«Crack house», tutti condannati

«È vero che il quantitativo di cocaina trafficata è ingente e che gli imputati hanno messo in piedi un’organizzazione che gestiva una vera e propria crack house, e per questo sono state riconosciute le aggravanti dell’agire in banda e dell’infrazione aggravata alla Legge sugli stupefacenti. Ma bisogna anche considerare la natura insolita di questo sodalizio, nato quasi per caso, e l’agire del gruppo che era determinato al procurarsi la droga per loro uso personale e non per guadagnarci». Il giudice Curzio Guscetti ha proceduto a una ponderazione precisa degli elementi attenuanti e aggravanti nel pronunciare la sentenza di condanna nei confronti dei quattro imputati alla sbarra alle Criminali per aver trafficato quasi un chilo di cocaina in un appartamento di Bellinzona. La Corte ha tenuto conto in particolare della piena ammissione dei fatti da parte degli imputati, che hanno riconosciuto gli errori commessi, e della buona collaborazione resa sin da subito in fase di inchiesta. Oltre allo scopo del traffico di droga messo in piedi, mirato – come detto – più ad appagare la propria tossicodipendenza che a lucrare.

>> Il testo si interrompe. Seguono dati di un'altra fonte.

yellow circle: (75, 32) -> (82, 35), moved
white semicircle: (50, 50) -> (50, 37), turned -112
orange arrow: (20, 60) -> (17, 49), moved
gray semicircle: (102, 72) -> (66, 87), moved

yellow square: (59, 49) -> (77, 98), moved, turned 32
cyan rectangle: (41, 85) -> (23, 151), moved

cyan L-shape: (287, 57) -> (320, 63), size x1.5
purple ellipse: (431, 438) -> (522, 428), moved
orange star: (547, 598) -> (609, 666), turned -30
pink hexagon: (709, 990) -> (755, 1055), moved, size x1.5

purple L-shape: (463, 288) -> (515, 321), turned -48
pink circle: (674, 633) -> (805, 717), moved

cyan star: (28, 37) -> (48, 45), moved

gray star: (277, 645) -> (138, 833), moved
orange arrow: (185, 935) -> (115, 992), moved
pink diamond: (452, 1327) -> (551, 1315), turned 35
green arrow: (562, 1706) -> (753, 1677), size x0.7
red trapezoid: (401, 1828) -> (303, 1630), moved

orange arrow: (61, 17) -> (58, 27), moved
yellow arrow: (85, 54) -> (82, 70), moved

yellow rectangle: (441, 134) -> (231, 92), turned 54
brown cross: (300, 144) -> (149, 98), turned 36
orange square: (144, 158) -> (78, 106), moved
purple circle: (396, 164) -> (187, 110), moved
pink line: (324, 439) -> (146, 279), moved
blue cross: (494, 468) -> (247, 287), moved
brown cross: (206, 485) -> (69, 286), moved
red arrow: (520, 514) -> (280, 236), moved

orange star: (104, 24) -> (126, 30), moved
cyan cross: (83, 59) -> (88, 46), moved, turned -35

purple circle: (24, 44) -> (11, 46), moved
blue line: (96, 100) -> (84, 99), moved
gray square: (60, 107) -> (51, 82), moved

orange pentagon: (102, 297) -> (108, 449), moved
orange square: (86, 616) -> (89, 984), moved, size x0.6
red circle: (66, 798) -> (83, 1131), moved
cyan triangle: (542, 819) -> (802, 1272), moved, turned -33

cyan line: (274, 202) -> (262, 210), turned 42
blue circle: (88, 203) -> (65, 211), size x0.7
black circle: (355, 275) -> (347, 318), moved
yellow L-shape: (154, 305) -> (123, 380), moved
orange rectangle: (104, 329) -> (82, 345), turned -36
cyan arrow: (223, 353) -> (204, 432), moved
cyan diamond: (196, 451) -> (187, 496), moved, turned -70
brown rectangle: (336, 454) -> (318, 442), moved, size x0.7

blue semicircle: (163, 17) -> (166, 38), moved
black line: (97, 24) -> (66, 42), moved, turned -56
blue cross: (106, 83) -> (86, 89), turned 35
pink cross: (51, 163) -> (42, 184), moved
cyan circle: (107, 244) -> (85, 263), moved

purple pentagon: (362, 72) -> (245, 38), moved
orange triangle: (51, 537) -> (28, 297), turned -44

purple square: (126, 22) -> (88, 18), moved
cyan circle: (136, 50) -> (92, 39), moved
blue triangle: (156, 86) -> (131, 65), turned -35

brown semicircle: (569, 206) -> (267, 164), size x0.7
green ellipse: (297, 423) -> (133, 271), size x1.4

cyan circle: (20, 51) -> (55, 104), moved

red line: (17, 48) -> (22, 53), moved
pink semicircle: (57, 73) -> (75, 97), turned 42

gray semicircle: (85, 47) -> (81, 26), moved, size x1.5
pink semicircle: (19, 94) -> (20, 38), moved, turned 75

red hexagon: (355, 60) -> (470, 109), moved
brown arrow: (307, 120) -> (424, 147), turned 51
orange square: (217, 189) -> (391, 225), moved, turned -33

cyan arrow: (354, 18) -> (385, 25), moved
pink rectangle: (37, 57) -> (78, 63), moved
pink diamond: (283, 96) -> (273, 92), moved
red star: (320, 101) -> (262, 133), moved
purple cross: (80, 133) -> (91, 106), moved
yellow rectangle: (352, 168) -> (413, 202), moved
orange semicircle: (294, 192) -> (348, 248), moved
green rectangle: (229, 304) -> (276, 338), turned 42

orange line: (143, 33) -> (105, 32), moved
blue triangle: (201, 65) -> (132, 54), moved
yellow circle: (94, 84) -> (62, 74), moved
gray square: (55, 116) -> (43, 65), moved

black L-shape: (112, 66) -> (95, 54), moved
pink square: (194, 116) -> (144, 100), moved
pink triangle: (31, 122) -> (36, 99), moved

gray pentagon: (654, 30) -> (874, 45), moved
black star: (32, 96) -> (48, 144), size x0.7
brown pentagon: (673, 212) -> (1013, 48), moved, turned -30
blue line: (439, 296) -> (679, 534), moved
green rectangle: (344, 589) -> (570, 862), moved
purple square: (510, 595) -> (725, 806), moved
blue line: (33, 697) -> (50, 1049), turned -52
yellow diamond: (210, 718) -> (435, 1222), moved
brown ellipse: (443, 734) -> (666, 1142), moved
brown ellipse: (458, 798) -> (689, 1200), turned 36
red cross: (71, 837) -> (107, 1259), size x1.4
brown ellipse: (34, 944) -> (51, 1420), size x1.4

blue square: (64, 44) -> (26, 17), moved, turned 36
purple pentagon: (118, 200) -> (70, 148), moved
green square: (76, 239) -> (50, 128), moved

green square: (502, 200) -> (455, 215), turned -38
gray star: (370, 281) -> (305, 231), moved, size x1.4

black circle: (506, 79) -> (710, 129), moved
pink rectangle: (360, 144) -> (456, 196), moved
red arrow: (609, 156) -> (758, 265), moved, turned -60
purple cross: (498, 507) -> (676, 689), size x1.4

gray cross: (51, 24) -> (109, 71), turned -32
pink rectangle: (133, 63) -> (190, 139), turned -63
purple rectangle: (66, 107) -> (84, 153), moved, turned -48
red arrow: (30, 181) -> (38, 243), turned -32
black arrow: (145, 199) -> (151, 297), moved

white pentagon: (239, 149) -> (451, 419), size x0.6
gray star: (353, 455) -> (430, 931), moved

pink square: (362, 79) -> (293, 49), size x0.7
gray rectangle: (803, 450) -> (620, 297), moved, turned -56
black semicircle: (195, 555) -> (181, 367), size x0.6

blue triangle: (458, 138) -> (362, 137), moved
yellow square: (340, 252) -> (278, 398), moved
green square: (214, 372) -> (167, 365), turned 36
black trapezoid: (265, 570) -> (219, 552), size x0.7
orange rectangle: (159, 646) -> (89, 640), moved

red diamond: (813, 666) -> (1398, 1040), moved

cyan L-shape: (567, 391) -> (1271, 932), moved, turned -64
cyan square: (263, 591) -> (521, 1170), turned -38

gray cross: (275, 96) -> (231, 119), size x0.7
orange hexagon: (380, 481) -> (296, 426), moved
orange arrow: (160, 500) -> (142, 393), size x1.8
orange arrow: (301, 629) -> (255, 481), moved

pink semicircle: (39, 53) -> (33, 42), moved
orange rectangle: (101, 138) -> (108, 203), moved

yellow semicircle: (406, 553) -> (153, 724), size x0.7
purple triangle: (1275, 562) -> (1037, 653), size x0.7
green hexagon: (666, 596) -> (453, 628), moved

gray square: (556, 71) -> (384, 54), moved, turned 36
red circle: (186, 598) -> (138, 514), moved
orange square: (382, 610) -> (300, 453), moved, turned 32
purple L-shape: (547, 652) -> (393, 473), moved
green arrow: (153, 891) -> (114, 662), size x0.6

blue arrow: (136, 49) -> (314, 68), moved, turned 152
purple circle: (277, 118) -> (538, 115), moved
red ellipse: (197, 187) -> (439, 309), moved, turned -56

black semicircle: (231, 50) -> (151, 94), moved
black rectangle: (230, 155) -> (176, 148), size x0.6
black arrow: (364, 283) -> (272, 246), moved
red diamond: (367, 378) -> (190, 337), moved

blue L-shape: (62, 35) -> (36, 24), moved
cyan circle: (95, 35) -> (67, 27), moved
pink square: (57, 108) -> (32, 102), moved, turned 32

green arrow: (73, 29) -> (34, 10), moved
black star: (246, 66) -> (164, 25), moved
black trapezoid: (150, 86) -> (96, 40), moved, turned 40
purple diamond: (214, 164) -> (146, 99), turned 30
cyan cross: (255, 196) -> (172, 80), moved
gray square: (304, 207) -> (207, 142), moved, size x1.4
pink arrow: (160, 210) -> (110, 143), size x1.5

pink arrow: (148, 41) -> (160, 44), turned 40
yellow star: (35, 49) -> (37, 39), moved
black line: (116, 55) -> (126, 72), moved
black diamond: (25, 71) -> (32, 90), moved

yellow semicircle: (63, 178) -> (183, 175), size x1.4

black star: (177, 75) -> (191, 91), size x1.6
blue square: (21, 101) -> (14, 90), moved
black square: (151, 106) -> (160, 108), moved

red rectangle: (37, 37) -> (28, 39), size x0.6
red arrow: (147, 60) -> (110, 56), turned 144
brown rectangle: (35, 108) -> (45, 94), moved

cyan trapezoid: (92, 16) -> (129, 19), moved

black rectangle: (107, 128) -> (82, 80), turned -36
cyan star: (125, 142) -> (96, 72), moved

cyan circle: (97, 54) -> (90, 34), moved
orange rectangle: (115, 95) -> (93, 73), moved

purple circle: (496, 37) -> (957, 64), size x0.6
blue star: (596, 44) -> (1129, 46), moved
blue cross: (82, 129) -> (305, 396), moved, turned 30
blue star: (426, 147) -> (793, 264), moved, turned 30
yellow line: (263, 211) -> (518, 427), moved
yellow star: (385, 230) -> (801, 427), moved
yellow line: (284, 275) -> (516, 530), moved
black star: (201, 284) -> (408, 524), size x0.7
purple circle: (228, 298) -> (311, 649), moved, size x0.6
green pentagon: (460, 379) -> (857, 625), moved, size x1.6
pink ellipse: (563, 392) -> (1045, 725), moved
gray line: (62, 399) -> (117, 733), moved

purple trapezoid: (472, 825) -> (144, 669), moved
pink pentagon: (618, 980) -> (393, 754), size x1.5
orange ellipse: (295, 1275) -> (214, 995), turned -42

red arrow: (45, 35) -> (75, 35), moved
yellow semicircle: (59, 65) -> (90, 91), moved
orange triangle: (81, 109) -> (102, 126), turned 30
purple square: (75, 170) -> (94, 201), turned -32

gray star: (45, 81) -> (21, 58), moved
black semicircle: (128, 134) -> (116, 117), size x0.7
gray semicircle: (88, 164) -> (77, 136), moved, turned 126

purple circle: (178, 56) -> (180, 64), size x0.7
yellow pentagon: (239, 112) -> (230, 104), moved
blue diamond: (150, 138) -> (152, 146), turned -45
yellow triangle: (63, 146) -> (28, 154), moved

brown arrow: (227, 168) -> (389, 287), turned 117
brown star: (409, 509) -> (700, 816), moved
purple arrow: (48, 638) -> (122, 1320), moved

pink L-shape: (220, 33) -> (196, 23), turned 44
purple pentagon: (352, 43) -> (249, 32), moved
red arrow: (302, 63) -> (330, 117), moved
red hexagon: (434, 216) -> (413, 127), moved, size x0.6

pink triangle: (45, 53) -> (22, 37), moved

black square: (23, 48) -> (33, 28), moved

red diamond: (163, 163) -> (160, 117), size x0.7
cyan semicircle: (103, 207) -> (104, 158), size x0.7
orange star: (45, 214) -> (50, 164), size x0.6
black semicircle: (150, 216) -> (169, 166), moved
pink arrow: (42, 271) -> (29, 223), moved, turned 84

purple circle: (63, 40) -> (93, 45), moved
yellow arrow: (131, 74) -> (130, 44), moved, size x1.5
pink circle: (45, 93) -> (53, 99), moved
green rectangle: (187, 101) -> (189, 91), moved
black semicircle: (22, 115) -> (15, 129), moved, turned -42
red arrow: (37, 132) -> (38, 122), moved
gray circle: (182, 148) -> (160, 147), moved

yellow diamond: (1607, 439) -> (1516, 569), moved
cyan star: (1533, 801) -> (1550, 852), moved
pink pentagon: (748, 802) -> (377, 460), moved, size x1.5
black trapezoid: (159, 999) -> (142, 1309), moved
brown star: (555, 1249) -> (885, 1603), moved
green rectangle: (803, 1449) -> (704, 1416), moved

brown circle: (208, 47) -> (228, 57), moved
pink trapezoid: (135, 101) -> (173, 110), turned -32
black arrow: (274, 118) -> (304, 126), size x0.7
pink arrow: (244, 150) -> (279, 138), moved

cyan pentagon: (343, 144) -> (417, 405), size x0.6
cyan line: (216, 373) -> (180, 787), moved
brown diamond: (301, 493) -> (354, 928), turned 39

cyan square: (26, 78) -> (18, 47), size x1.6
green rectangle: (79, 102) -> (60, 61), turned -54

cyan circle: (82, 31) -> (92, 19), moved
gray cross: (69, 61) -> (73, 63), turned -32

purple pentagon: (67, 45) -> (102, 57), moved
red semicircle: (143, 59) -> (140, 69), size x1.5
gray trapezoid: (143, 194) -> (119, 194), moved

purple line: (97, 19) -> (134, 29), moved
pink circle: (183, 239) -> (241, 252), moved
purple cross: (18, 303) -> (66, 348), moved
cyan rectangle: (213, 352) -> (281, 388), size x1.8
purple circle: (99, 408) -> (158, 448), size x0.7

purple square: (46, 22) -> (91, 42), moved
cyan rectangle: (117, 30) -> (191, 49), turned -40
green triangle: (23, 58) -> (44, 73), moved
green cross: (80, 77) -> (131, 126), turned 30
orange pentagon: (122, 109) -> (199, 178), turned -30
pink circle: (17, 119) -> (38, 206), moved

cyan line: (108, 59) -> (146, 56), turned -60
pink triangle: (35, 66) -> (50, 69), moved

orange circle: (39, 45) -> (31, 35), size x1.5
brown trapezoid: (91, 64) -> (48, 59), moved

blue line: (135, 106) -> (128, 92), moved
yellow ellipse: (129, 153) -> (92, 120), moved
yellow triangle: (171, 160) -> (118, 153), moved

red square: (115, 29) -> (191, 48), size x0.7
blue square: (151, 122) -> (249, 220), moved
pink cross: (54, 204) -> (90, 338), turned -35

Per il 42.enne albanese, ritenuto «il capo della banda», è stata pronunciata una pena detentiva 36 mesi, con sospensione parziale di 18 mesi per un periodo di prova di 3 anni, e i restanti 18 mesi da espiare. Oltre all’espulsione per 7 anni dalla Svizzera. Condanna a 27 mesi, sospesi in ragione di 18 mesi per 3 anni, e i restanti 9 mesi da espiare nei confronti del 49.enne albanese, oltre all’espulsione per 5 anni dalla Svizzera. Il 52.enne del Bellinzonese (che metteva a disposizione l’appartamento in cui avvenivano spaccio e consumo) è stato condannato a 27 mesi sospesi in ragione di 21 mesi, per un periodo di prova di 3 anni e restanti 6 mesi da espiare. Pena identica anche per il 32.enne del Bellinzonese. Per questi ultimi due imputati, vista la dipendenza di lunga data da sostanze stupefacenti, la Corte ha deciso che durante il periodo di prova di 3 anni dovranno seguire un’assistenza riabilitativa, con l’obbligo di non più consumare stupefacenti sottoponendosi a regolare controllo, nonché seguire una presa a carico terapeutica in una struttura specializzata.
Le pene pronunciate dalla Corte sono state sostanzialmente in linea con quanto stabilito dall’accordo tra le parti raggiunto da tre imputati su quattro (escluso il 42.enne albanese). Per quest’ultimo il procuratore pubblico Luca Losa aveva chiesto ieri, durante la sua requisitoria, una condanna a 4 anni di carcere e l’espulsione dalla Svizzera per 7. Mentre la difesa, rappresentata dall’avvocato Sara Gasparoli, aveva chiesto per lui una riduzione della pena a 3 anni di detenzione, di cui 18 mesi da scontare e il resto sospeso per 3 anni. L’accusa – d’accordo come detto con le difese rappresentate rispettivamente dagli avvocati Stefano Stillitano, Felicita Soldati e Maricia Dazzi – aveva invece chiesto pene più leggere per gli altri tre imputati. Per il 49.enne albanese 36 mesi di carcere di cui 9 da espiare, gli altri sospesi per 3 anni, oltre all’espulsione per 5 anni. Per il 52.enne del Bellinzonese 36 mesi, di cui 6 da espiare, sospesi per 2 anni e, infine, 36 mesi, di cui 6 da espiare, sospesi per 3 anni per il 32.enne.
I quattro, lo ricordiamo, erano comparsi ieri davanti alla Corte delle Assise criminali con l’accusa di aver, a vario titolo, trafficato quasi un chilo di cocaina all’interno di un appartamento di Bellinzona. Appartamento che, visto l’importante giro di droga e la possibilità di consumare la cocaina sul posto, si era guadagnato la nomea di «crack house». Con un continuo andirivieni a ogni ora del giorno e della notte. Nei confronti dei quattro imputati, infatti, sono stati riconosciuti, a vario titolo, i reati di infrazione aggravata e ripetuta contravvenzione alla Legge sugli stupefacenti, ripetuto riciclaggio di denaro e infrazione alla Legge sugli stranieri (entrata e soggiorno illegale). Fattispecie, commesse dal settembre 2024 al gennaio 2025.